Promised (Birthmarked Trilogy, #3)
by Caragh M O’Brien
After defying the ruthless Enclave, surviving the wasteland, and upending the rigid matriarchy of Sylum, Gaia Stone now faces her biggest challenge ever. She must lead the people of Sylum back to the Enclave and persuade the Protectorat to grant them refuge from the wasteland. In Gaia’s absence, the Enclave has grown more cruel, more desperate to experiment on mothers from outside the wall, and now the stakes of cooperating or rebelling have never been higher. Is Gaia ready, as a leader, to sacrifice what–or whom–she loves most? (goodreads.com)
Woohoo! I actually finished a book! Say hello to my first book read in 2013! Let’s not talk about how I had actually started this book over a month ago and then sort of stopped reading it because I just didn’t feel like reading.
What the heck was that all about, huh? I guess I was ill.
If you’re on the search for a great Dystopian series, then I’d highly recommend you pick the Birthmarked trilogy up. Promised is the conclusion to one terrific story and I’m a little sad to see it end. (That being said, I’m more than happy to see that series are stopping after three, these days and not going on forever and ever. Stand-alone novels are also awesome. Just sayin’.)

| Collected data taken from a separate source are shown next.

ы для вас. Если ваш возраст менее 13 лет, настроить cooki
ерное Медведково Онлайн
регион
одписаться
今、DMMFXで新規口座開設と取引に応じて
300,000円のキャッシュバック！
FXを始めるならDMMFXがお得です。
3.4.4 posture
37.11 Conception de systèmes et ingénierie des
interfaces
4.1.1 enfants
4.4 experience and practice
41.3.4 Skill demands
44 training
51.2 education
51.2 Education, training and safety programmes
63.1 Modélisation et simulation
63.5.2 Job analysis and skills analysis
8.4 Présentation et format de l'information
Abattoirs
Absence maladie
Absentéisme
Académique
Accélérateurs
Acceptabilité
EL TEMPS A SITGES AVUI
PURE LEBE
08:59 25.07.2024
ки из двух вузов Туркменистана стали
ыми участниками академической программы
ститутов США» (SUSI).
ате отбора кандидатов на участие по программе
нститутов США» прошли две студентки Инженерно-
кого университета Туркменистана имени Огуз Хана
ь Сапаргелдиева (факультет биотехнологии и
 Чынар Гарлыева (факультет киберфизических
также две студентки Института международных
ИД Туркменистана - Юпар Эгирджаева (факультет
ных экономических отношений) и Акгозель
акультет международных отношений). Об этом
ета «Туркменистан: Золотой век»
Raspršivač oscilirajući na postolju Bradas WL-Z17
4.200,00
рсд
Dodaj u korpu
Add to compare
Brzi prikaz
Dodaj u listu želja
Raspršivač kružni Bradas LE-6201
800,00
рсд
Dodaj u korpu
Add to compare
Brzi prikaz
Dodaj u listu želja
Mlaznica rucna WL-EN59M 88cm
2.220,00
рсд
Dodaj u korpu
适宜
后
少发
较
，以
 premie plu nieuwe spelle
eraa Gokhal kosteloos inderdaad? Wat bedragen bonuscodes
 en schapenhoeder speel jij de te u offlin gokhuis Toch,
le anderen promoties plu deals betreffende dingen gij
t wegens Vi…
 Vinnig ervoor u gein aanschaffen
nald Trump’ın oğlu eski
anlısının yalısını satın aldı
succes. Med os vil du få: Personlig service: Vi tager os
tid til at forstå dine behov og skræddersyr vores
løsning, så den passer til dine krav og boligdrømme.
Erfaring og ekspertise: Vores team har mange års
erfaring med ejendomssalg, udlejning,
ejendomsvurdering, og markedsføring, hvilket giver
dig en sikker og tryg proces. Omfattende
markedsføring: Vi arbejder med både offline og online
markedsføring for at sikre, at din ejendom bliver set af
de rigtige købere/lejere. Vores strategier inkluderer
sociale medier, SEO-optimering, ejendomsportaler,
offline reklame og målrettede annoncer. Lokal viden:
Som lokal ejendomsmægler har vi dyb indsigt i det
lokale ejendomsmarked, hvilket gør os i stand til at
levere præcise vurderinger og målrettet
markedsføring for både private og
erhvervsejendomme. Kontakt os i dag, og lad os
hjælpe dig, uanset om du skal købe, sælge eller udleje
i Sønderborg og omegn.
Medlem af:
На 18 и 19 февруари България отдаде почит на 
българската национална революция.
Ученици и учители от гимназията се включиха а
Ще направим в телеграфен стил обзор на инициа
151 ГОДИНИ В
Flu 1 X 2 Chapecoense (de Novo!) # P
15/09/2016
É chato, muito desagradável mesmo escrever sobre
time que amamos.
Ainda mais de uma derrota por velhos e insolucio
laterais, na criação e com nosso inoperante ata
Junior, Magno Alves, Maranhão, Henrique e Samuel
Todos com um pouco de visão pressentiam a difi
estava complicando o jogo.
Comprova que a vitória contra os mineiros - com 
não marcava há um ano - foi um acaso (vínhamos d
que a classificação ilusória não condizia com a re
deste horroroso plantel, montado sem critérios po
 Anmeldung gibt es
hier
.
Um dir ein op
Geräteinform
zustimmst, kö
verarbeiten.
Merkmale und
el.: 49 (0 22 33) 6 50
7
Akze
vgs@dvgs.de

Also, if you haven’t read the first two books, then I’d suggest skipping this post because I am going to inadvertently spoil things for you as I get some stuff off my chest. I don’t want to ruin the ride for potential readers of this series, so as much as I appreciate your readership, shoo! Away with you!
If the three books, I felt that this last one did not have the same urgency to it as the first two. There was still much about it that made the hairs on my body stand up with creep-factor, but I didn’t have the anxious breathing or heart palpitations that I got while reading Birthmarked or Prized.
I was also extremely happy that the Gaia I loved in the first book was back on track in this final read. I didn’t like her at all in Prized, so seeing her back in charge and making smarter decisions in Promised was such a relief. I like Gaia as a strong, female protagonist and in the second book she’s not really strong at all. More like stupid a million times over.
Promised also had some strong opinions on surrogate pregnancy that sort of bugged me. Gaia couldn’t fathom why other women would volunteer to have babies for others. On one hand, I can see where she’s coming from, having been a midwife and because of the baby advancement program that the Enclave had. Forcing people to put their babies up for adoption is horrible, but I felt like Gaia was overreacting big time when she found out that some women were OK with having babies for other people. Just like I thought the theme of abortion was a little heavy-handed in Prized, I felt like the whole surrogate angle was also a little preachy. If I think about it now though, it’s really only Gaia that freaks out about this of all the others, so I suppose I can just chalk this up to a character having really strong beliefs that just don’t jive with mine.
What I found creepy about that was how they wanted to harvest Gaia’s ovaries with – or without – her consent. Ick. And no. Just NO.
The series ends on a bittersweet note. It’s not quite a happy ending and not quite a sad one. It’s sort of… hopeful but sad but happy. I actually really liked the way this book ended, it felt just right for the entire mood of the series. I mean you can’t have a dystopian world and then wrap it up all pretty, pretty Disney Princess-like, right? I shall forever read stuff by Caragh M O’Brien because of this trilogy. She is an amazing world-builder, writer and imaginationist! (I say that’s a word, so just deal with it.)